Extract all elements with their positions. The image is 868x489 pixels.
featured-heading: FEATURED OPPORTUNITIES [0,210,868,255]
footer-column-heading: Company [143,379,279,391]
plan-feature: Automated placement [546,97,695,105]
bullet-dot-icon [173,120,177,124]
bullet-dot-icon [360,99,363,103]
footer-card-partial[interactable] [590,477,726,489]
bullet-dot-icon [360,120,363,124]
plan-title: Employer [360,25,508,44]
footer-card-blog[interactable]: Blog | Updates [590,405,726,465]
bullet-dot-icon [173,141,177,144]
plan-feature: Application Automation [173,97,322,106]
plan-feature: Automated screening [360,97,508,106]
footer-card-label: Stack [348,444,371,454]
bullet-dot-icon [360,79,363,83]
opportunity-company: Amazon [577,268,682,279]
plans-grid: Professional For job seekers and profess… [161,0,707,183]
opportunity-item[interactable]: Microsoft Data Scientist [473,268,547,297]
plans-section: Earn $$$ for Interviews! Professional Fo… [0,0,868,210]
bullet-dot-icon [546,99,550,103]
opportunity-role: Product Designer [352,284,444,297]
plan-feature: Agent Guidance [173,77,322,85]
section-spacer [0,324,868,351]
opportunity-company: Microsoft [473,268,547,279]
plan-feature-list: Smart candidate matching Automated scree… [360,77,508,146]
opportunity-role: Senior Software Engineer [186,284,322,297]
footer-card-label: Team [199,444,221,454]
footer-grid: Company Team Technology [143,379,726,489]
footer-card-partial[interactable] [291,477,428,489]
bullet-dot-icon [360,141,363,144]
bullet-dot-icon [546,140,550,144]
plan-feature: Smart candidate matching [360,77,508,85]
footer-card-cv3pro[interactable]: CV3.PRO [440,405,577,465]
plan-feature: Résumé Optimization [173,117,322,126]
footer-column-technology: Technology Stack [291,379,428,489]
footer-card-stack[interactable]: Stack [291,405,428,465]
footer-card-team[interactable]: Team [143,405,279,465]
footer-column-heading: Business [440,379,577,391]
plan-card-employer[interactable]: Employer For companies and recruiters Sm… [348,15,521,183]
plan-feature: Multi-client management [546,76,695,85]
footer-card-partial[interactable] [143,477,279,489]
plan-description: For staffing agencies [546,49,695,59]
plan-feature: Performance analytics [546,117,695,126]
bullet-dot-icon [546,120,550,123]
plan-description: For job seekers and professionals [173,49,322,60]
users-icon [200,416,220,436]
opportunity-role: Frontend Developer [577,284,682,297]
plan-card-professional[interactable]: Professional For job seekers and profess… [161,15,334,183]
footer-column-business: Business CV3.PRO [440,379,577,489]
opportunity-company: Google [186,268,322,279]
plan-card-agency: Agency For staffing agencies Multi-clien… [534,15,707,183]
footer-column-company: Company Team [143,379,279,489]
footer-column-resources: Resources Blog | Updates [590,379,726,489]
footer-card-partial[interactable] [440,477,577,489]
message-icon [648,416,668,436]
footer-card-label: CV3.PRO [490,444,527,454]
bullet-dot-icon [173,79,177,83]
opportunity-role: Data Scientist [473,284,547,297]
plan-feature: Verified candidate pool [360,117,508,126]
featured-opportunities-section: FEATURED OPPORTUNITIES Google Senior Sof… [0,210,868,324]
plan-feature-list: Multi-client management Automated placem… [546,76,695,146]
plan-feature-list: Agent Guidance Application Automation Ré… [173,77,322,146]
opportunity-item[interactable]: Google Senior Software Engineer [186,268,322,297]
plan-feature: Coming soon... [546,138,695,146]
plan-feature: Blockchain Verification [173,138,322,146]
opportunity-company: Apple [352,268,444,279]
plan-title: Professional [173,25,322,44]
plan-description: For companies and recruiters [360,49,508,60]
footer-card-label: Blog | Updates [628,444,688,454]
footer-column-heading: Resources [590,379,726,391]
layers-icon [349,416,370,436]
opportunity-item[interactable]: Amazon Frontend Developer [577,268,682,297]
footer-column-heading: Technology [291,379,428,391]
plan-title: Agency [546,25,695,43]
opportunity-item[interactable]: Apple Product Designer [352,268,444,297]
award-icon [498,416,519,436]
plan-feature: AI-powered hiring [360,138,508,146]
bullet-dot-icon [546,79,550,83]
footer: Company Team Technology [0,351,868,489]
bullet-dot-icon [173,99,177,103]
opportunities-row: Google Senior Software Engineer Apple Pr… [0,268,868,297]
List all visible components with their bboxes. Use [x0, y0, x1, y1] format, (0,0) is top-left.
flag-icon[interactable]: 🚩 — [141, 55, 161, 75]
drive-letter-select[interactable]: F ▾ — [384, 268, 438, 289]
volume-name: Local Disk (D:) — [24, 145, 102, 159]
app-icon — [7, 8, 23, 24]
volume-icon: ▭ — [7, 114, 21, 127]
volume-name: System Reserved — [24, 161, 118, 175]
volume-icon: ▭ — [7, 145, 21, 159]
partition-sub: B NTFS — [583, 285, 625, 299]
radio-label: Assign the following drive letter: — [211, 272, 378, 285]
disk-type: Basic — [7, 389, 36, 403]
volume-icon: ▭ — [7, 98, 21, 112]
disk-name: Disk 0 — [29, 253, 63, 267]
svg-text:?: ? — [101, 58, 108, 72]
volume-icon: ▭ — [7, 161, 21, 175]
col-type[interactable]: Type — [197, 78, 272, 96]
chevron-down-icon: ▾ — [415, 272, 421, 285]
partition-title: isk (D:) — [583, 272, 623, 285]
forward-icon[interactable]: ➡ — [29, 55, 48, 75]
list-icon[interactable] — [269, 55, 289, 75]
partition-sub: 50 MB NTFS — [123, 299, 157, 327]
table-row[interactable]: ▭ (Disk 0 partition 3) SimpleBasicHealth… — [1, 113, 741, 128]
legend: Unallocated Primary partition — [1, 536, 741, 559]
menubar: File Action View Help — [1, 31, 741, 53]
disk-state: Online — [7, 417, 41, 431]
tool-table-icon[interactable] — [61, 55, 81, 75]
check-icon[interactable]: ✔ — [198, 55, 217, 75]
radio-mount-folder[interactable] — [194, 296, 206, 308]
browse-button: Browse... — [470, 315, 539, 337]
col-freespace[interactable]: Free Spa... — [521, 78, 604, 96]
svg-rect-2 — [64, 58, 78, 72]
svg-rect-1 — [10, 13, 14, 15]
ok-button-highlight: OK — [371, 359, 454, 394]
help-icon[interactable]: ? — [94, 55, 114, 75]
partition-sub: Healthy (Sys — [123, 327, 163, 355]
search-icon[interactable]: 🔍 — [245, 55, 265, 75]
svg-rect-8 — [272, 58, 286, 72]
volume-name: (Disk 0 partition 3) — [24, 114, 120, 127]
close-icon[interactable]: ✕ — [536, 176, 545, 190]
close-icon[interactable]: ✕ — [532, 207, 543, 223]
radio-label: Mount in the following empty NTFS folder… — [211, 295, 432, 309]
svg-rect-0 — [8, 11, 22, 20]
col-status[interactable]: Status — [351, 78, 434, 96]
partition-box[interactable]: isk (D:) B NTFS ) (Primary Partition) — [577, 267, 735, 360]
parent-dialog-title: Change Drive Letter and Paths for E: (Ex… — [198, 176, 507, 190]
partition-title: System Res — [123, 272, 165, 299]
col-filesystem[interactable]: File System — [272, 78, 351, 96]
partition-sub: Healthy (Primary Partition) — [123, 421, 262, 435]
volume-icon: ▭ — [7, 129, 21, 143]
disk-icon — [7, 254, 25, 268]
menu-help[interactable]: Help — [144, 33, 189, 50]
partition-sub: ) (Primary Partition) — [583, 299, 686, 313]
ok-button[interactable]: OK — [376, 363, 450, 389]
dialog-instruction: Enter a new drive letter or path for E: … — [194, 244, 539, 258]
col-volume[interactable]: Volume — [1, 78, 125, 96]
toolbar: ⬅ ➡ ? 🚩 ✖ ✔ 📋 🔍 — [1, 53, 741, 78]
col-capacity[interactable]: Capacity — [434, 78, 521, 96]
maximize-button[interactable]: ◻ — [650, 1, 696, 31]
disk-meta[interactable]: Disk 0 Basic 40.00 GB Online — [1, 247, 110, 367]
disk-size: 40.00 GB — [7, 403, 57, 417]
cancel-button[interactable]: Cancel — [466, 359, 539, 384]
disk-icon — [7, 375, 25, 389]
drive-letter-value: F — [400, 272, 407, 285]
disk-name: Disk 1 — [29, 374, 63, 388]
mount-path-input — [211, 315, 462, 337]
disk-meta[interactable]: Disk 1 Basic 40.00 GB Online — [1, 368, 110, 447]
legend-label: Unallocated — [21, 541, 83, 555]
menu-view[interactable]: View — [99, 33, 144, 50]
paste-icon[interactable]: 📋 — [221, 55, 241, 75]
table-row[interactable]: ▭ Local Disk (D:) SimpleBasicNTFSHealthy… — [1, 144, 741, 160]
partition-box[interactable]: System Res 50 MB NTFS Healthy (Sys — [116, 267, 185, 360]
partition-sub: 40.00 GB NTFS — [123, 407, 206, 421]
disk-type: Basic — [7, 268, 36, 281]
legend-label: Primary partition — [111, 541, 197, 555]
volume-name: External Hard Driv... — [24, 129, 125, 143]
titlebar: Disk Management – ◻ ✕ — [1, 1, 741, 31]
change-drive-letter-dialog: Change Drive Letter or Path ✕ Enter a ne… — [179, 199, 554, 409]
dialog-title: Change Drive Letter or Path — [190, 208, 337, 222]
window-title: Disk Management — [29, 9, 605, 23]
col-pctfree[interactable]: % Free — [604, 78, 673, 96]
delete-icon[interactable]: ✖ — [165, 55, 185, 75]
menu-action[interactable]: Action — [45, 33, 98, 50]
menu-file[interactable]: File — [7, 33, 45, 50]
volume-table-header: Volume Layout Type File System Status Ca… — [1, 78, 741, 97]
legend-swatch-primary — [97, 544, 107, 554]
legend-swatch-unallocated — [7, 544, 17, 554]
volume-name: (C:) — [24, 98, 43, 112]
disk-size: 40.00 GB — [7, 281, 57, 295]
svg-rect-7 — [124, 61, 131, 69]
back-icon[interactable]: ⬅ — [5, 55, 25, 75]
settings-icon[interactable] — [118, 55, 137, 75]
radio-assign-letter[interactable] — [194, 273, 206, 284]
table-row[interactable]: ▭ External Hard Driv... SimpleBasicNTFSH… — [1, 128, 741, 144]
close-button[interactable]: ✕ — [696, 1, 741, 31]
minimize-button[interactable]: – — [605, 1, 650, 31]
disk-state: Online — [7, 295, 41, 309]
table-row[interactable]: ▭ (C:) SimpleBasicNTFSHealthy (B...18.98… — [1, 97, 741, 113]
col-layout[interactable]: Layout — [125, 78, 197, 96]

□ □ □ □ □

In the data above, tally the lines that contain the string "Application" and give that figure alone.

2